**EXERCISE GOAL**
Each line with the word "tính" must appear in the answer, copied from the records.

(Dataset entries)

——————

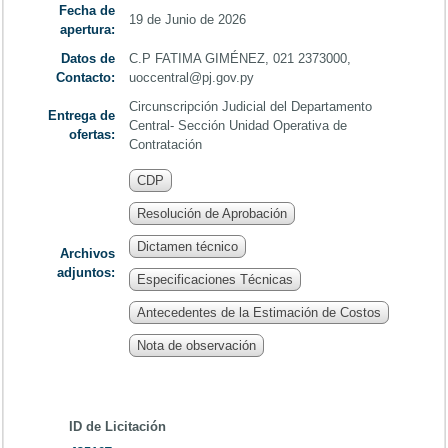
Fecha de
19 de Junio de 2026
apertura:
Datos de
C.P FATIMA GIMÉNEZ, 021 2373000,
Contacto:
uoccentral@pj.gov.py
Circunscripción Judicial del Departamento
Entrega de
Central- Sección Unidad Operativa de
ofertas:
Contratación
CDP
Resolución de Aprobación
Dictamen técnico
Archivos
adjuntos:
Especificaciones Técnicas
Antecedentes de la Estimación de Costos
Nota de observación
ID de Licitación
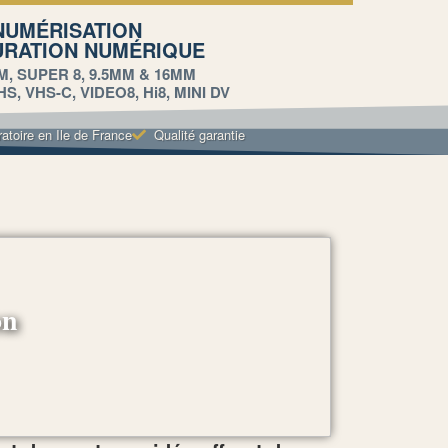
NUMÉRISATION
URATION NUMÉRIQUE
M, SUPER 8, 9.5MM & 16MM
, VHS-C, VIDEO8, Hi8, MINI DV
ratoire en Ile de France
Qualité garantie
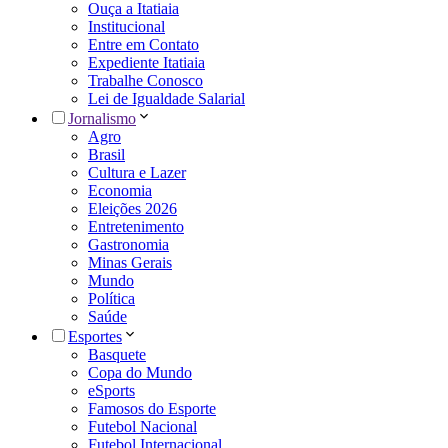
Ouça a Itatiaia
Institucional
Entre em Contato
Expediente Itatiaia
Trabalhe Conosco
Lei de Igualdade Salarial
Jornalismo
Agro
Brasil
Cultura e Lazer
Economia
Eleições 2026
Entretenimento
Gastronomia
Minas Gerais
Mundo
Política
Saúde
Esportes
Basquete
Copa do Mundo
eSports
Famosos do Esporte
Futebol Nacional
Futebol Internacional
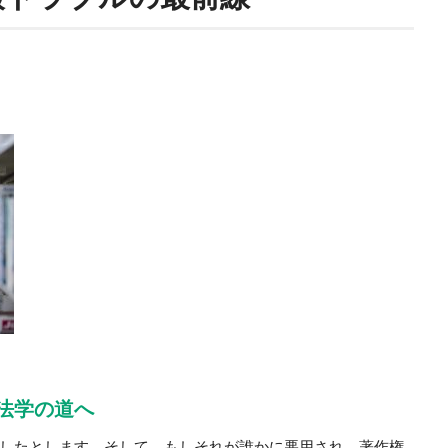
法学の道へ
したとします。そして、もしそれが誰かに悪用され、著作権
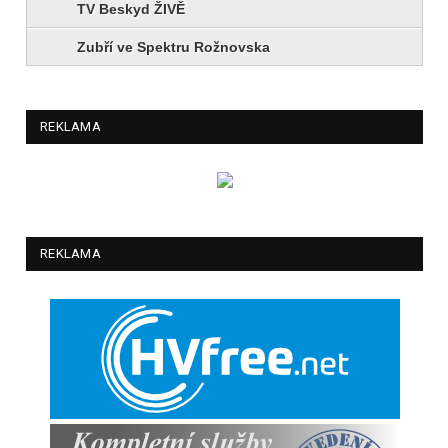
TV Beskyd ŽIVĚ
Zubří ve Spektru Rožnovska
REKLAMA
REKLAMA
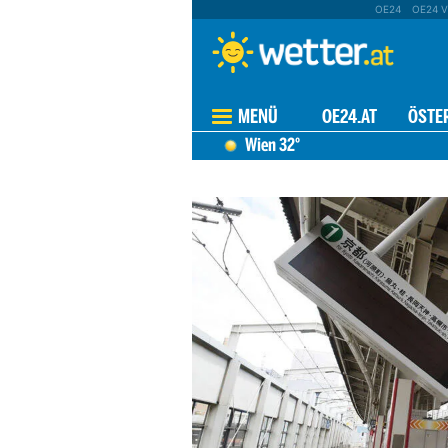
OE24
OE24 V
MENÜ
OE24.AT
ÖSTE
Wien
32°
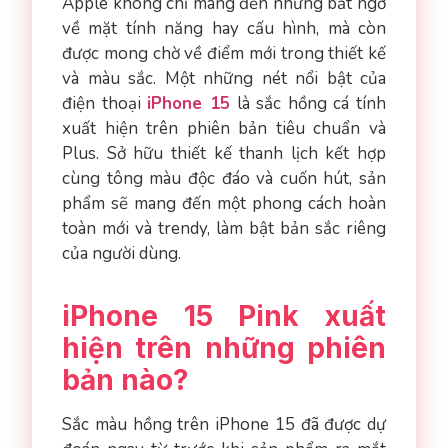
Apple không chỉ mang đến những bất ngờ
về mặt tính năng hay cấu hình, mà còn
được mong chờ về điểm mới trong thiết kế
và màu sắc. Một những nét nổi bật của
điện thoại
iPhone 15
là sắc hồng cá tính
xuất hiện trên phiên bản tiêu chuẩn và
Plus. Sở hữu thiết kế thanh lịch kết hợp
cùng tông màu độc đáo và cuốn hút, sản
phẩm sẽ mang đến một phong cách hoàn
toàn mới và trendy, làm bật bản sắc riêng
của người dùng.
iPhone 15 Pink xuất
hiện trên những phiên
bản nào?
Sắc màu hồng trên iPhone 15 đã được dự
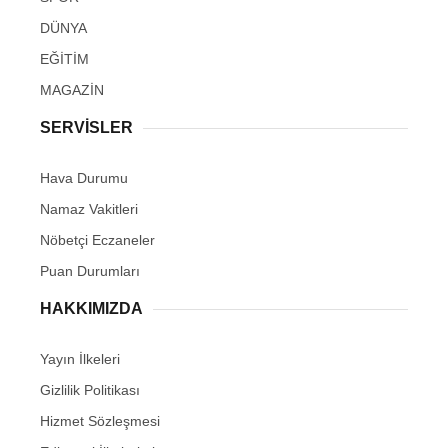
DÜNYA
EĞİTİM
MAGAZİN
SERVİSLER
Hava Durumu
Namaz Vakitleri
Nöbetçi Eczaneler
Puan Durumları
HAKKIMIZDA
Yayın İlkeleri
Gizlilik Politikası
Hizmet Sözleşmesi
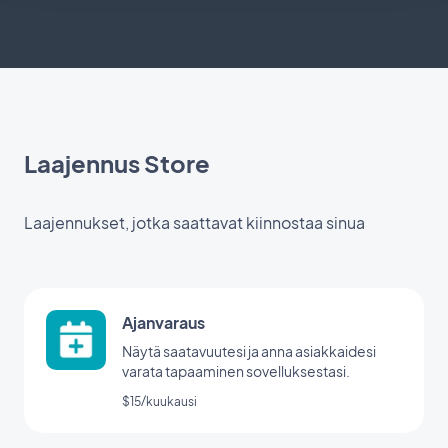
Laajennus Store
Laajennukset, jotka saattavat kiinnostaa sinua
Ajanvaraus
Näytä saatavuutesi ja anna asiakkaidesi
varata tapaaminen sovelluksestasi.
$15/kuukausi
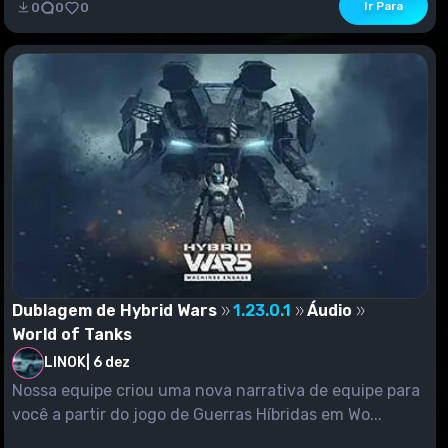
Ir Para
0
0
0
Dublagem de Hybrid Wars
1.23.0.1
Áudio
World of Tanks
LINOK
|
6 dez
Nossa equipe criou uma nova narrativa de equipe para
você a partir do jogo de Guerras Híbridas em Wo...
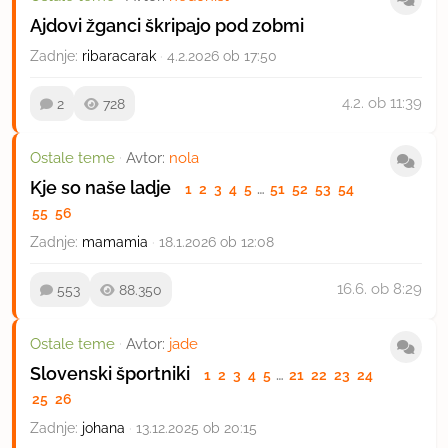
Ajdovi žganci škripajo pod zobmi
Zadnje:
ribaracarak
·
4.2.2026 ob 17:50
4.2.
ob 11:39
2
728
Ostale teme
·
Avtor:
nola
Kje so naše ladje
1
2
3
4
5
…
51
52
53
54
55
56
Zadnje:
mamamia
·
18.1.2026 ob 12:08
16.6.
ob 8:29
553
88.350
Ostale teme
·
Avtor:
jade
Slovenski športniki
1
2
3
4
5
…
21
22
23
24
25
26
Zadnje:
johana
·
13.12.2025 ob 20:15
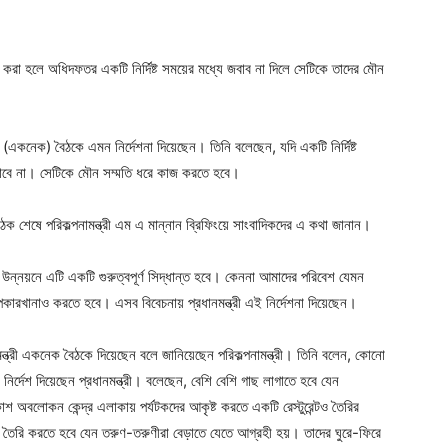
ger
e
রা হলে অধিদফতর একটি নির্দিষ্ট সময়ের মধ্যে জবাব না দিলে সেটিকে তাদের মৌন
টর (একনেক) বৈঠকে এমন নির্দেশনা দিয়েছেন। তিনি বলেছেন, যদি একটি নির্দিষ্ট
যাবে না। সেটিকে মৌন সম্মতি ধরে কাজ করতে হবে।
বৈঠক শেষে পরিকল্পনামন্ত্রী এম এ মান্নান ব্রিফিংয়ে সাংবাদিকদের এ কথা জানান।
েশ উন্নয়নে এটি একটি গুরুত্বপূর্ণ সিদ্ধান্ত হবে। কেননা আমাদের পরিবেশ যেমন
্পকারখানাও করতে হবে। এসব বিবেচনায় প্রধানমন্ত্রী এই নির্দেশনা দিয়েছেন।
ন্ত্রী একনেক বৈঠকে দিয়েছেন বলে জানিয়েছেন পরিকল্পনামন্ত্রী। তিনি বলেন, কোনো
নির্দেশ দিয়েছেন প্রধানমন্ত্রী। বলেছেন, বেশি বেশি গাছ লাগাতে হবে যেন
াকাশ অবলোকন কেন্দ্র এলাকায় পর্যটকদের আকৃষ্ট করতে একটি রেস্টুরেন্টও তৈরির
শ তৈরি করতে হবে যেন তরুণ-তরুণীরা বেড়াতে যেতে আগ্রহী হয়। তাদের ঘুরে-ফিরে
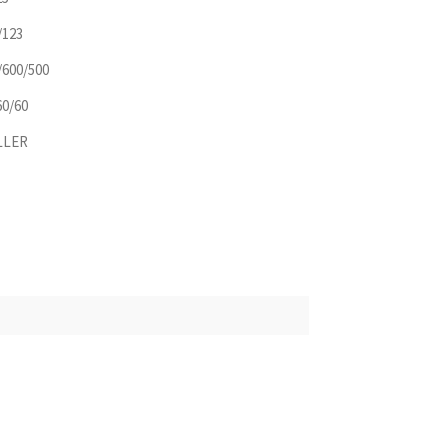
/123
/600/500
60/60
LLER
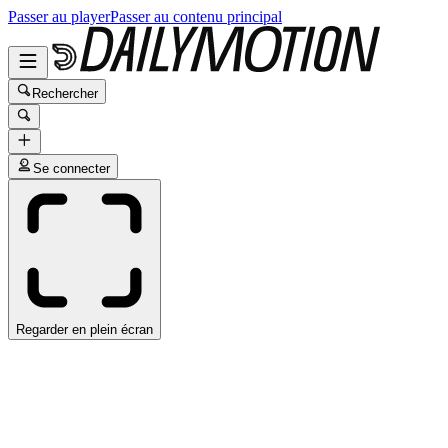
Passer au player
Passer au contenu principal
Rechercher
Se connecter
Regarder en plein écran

——————

**PROBLEM SOLUTION**
về mặt tính năng hay cấu hình, mà còn
là sắc hồng cá tính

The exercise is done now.